Nonna Mayer (born 25 March 1948) is an academic French political scientist and researcher in political science. She is a research director at the CNRS, and a specialist of electoral sociology and of far right movements in France. She was president of the Association Française de Science Politique from 2005 to 2016.

==Early life and education==
Mayer was born on 25 March 1948 in Neuilly-sur-Seine.

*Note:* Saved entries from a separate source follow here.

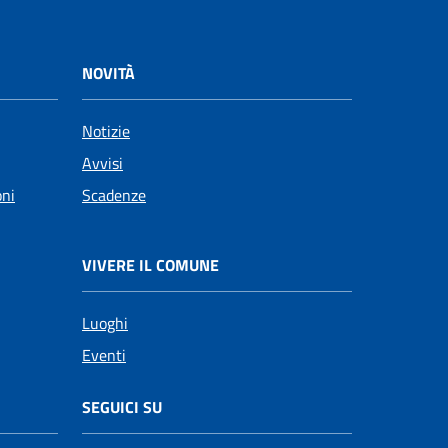
NOVITÀ
Notizie
Avvisi
oni
Scadenze
VIVERE IL COMUNE
Luoghi
Eventi
SEGUICI SU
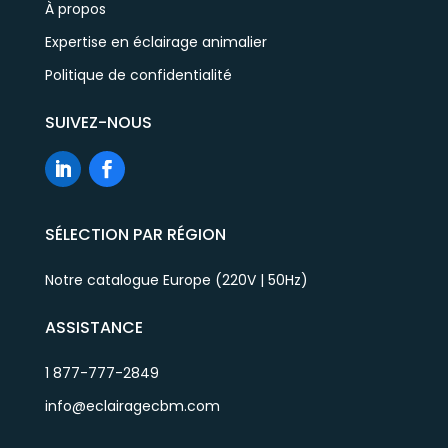
À propos
Expertise en éclairage animalier
Politique de confidentialité
SUIVEZ-NOUS
SÉLECTION PAR RÉGION
Notre catalogue Europe (220V | 50Hz)
ASSISTANCE
1 877-777-2849
info@eclairagecbm.com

She graduated from the Political and Social Section of the Paris Institut d'études politiques in 1971, and earned her doctorate in political science in 1983. Her dissertation was entitled Les classes moyennes indépendantes dans la vie politique: le cas des petits commerçants français.

==Career==
Mayer is Research Director at the French National Centre for Scientific Research, affiliated with the Centre de Recherches Politiques at Sciences Po (fr), and she runs the political sociology program of the Paris Institute of Political Studies. She has also directed the Master of Advanced Studies in Political Sociology and Public Policy and the Masters in Comparative Societies and Politics there. She and Edmond Préteceille (fr) manage the Societies in Motion section of the Sciences Po Press.

In September 2005, Mayer was elected President of the French Political Science Association (fr).

Mayer has published numerous works on electoral politics. With Pascal Perrineau (fr), she co-directed a large group that studied the National Front. Her research focuses on electoral sociology, in particular that of the National Front and the French far right. She also studies associative activism, racism and anti-Semitism.

Mayer also participates in the Racism and Xenophobia European Network, and in the Group Focused Enmity comparative survey led by Wilhelm Heitmeyer. In February 2016, she was appointed member of the scientific council of the Inter-Ministerial Delegation to Combat Racism and Anti-Semitism, chaired by Dominique Schnapper.

Mayer, together with Olivier Dard (fr), Alexandre Dézé, Nicolas Lebourg and Jean-Claude Monod (fr), consulted with President François Hollande about the possibility of a victory by Marine Le Pen in the presidential election of 2017.